## Instructions for the task
Once you have read the records below, print them again exactly as they stand.

## Exercise material

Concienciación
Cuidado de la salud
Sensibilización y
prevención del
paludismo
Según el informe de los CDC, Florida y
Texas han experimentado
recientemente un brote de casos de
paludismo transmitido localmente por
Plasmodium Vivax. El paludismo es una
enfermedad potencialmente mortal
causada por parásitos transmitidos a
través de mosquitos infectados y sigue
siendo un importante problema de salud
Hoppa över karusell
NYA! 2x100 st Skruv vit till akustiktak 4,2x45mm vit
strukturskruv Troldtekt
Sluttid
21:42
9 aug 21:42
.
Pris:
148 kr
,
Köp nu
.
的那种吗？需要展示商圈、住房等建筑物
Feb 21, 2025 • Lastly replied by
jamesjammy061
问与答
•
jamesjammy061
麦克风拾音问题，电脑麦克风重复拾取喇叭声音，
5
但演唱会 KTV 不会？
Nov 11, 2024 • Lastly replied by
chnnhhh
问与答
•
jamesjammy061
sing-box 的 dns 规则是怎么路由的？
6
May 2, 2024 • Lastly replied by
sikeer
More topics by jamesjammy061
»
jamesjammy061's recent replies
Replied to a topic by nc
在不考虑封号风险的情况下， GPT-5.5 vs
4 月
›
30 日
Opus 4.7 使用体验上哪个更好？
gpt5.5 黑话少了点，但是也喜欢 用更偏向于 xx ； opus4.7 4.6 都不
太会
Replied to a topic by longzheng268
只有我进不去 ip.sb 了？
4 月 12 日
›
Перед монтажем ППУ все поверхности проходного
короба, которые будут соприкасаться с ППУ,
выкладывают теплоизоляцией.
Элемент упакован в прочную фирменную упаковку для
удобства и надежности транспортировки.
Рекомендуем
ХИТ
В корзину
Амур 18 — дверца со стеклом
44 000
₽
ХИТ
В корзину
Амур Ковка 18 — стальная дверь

## Answer below
Concienciación
Cuidado de la salud
Sensibilización y
prevención del
paludismo
Según el informe de los CDC, Florida y
Texas han experimentado
recientemente un brote de casos de
paludismo transmitido localmente por
Plasmodium Vivax. El paludismo es una
enfermedad potencialmente mortal
causada por parásitos transmitidos a
través de mosquitos infectados y sigue
siendo un importante problema de salud
Hoppa över karusell
NYA! 2x100 st Skruv vit till akustiktak 4,2x45mm vit
strukturskruv Troldtekt
Sluttid
21:42
9 aug 21:42
.
Pris:
148 kr
,
Köp nu
.
的那种吗？需要展示商圈、住房等建筑物
Feb 21, 2025 • Lastly replied by
jamesjammy061
问与答
•
jamesjammy061
麦克风拾音问题，电脑麦克风重复拾取喇叭声音，
5
但演唱会 KTV 不会？
Nov 11, 2024 • Lastly replied by
chnnhhh
问与答
•
jamesjammy061
sing-box 的 dns 规则是怎么路由的？
6
May 2, 2024 • Lastly replied by
sikeer
More topics by jamesjammy061
»
jamesjammy061's recent replies
Replied to a topic by nc
在不考虑封号风险的情况下， GPT-5.5 vs
4 月
›
30 日
Opus 4.7 使用体验上哪个更好？
gpt5.5 黑话少了点，但是也喜欢 用更偏向于 xx ； opus4.7 4.6 都不
太会
Replied to a topic by longzheng268
只有我进不去 ip.sb 了？
4 月 12 日
›
Перед монтажем ППУ все поверхности проходного
короба, которые будут соприкасаться с ППУ,
выкладывают теплоизоляцией.
Элемент упакован в прочную фирменную упаковку для
удобства и надежности транспортировки.
Рекомендуем
ХИТ
В корзину
Амур 18 — дверца со стеклом
44 000
₽
ХИТ
В корзину
Амур Ковка 18 — стальная дверь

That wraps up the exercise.